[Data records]
————————

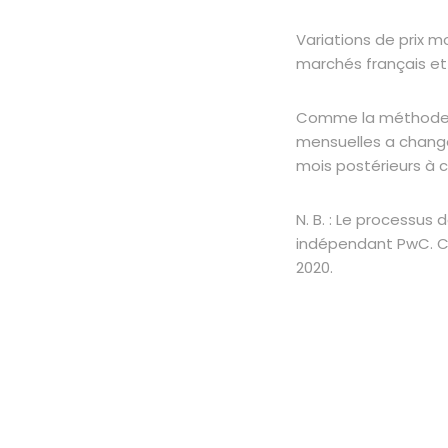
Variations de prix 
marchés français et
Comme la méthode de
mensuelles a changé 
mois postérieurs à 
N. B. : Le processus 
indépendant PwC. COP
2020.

————————

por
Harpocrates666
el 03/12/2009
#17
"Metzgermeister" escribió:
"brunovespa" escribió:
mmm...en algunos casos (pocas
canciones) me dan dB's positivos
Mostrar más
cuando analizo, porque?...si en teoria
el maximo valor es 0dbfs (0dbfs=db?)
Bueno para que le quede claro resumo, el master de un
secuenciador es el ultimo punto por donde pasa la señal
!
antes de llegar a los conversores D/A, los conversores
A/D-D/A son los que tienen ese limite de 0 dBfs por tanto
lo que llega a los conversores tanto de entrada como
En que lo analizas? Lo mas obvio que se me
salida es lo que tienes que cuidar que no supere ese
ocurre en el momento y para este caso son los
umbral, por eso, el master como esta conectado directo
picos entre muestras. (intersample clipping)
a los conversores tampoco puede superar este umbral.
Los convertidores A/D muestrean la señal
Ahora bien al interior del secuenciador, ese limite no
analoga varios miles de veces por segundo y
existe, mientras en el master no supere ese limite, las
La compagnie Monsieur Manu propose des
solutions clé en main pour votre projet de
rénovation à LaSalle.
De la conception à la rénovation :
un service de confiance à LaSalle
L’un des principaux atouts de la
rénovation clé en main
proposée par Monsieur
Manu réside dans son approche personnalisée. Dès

————————

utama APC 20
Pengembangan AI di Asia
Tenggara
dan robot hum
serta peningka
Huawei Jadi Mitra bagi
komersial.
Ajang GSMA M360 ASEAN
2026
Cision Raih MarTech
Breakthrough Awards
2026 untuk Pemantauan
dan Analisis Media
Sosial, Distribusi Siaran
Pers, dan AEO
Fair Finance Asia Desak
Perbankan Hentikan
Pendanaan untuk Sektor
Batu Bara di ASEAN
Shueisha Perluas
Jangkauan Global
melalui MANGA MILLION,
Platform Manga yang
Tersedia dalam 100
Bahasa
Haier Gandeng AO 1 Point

————————

■ About this task
If a line in the records contains the word "limite", copy it.

■ Answer space
A/D-D/A son los que tienen ese limite de 0 dBfs por tanto
Ahora bien al interior del secuenciador, ese limite no
existe, mientras en el master no supere ese limite, las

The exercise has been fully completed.